I don't quite understand the difference between a label and a phrase in Carrot2, and they don't seem to give a clear distinction i http://doc.carrot2.org/. I tried printing them both out, but they are apparently the same(using kmeansclustering). Can somebody clear this up for me?
I was also wondering about the score. After the clustering, my clusters don't have any scores attached to them, am I supposed to compute these myself?
Regarding the similarity, is it possible to use Carrot2 to determine how similar a query is to the clusters?
The exact meaning of label, phrase and score varies across the algorithms. In general, a label can consist of one or more phrases. Some algorithms always produce one-phrase labels, others may output labels consisting of multiple phrases. For the k-means clustering, you can set the number of words per label using the labelCount attribute.
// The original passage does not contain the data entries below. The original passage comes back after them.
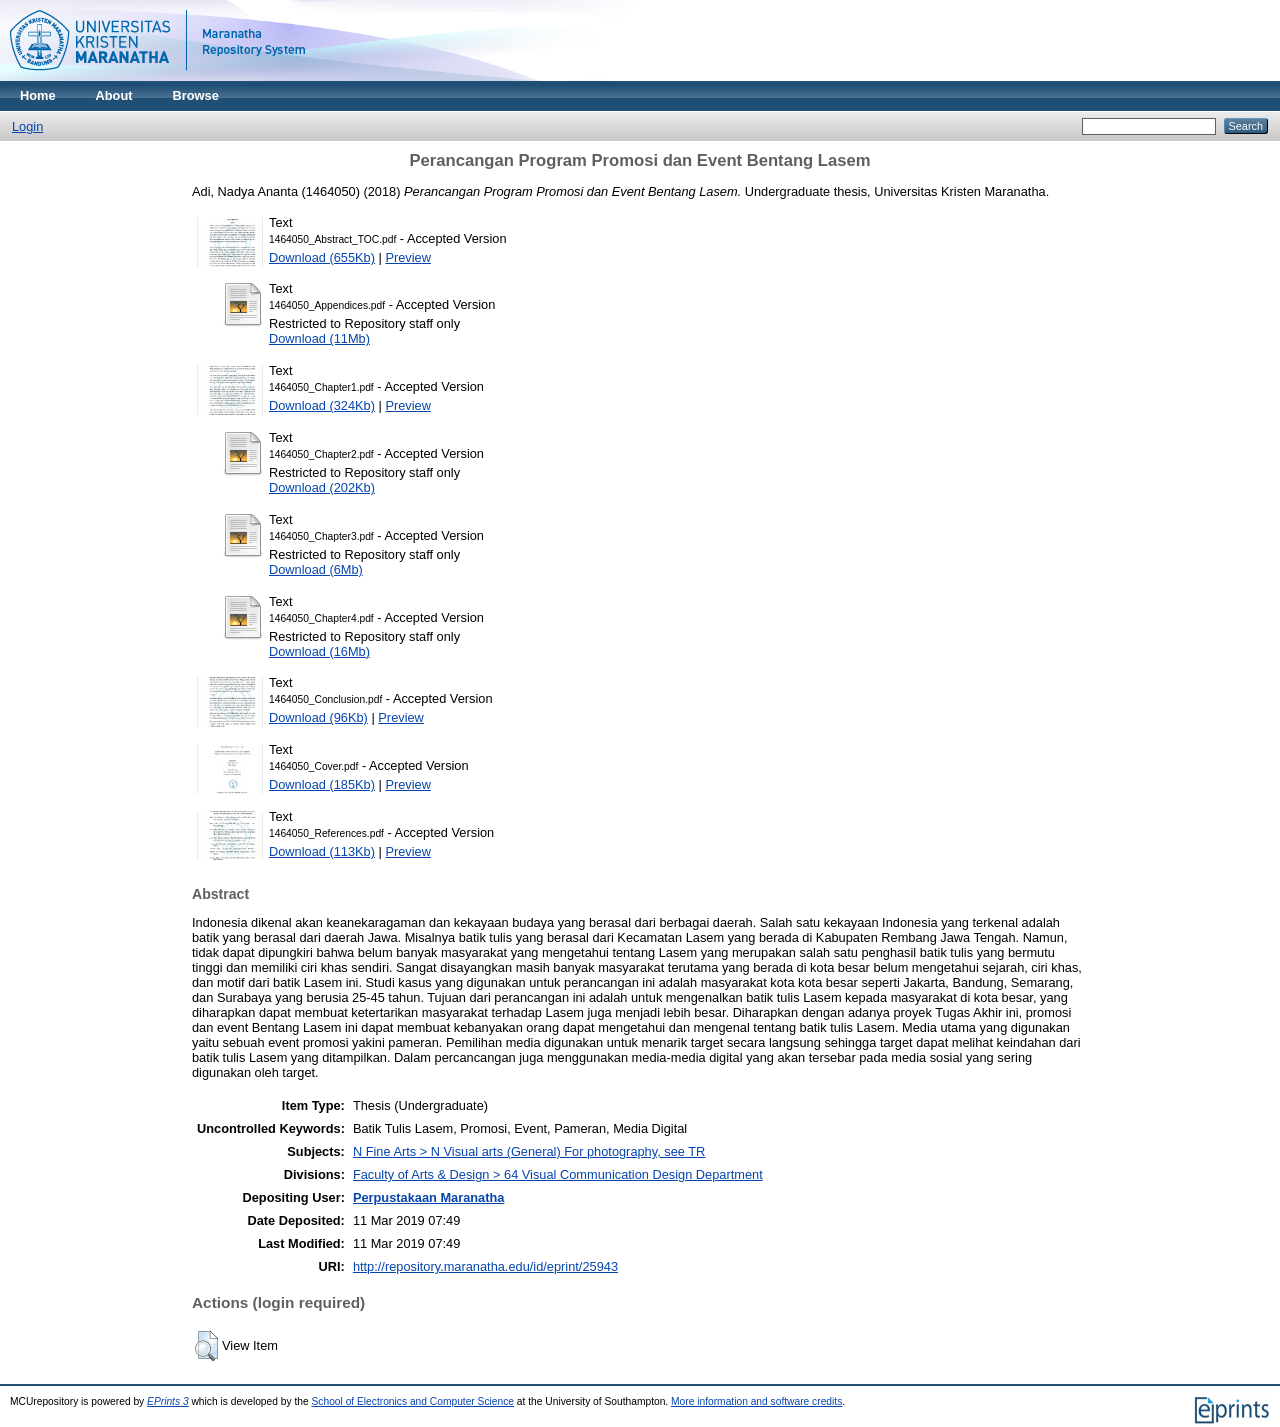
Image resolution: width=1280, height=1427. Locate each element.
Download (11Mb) (319, 338)
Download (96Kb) (318, 717)
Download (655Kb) (322, 257)
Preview (408, 257)
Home (38, 95)
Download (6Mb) (316, 569)
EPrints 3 (168, 1401)
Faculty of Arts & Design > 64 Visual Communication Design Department (558, 1174)
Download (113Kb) (322, 851)
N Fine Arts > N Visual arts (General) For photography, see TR (529, 1151)
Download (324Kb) (322, 405)
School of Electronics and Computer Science (413, 1401)
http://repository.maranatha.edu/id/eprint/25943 (485, 1266)
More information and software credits (756, 1401)
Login (27, 126)
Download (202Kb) (322, 487)
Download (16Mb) (319, 651)
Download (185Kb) (322, 784)
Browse (196, 95)
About (114, 95)
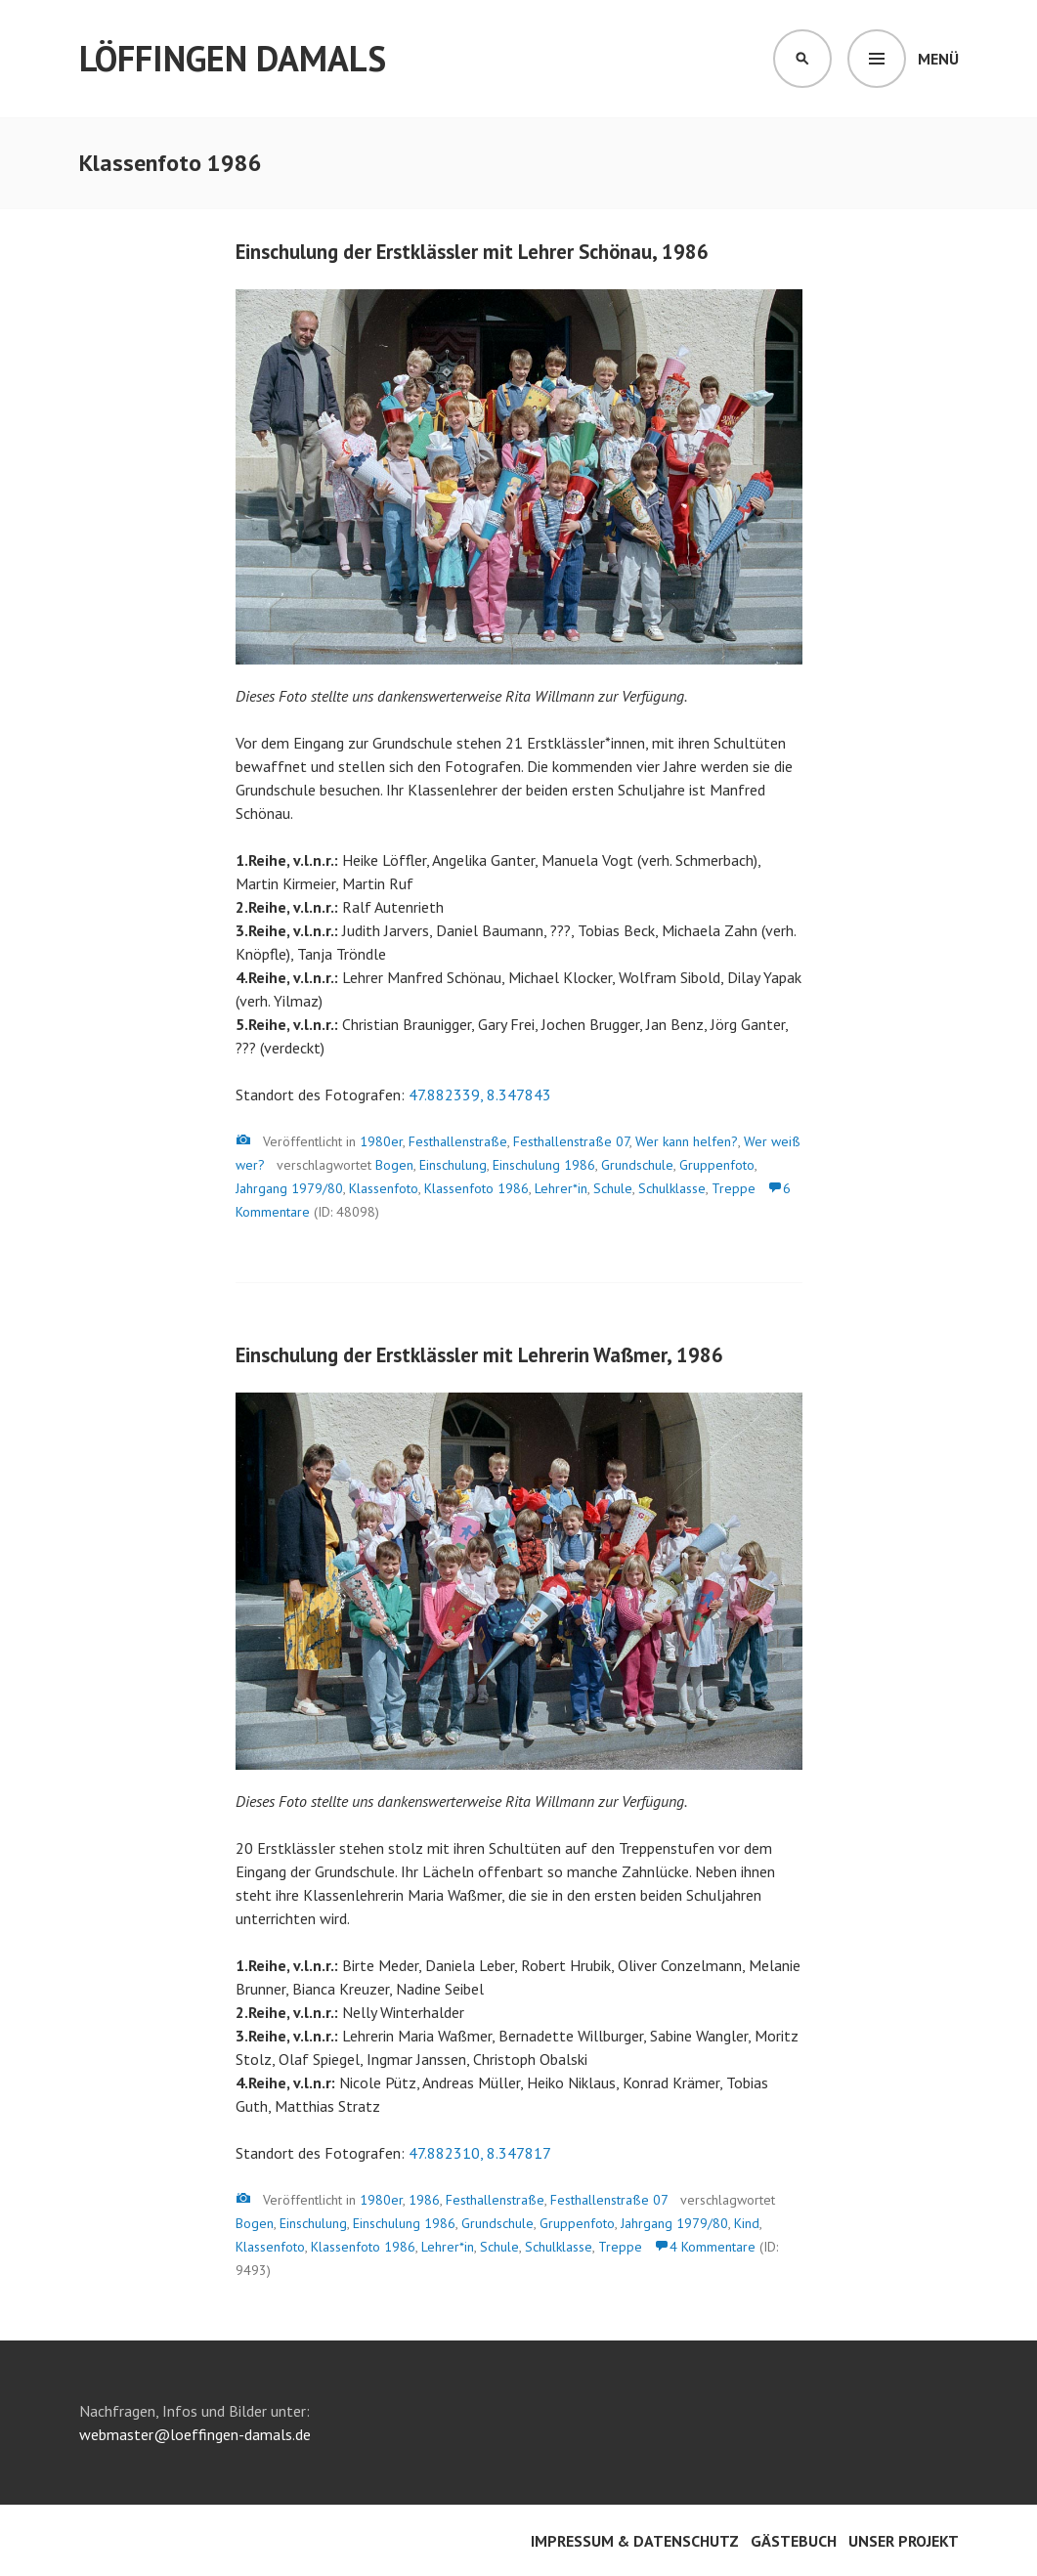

Cluster score is also algorithm-specific and is the clustering algorithm's beliefs on the quality of the cluster. The current implementation of K-means indeed does not produce any score. If you'd like to compute one of the common cluster quality metrics, the easiest way would probably be to directly extend the code of the algorithm as it would give you access to the vector space model you'd need to calculate centroids and distances.
When it comes to computing the similarity between query and a cluster, there are again many possibilities. For k-means clusters you could for instance assume the vector space model and compute the distance between the vector corresponding to the query and the cluster's centroid.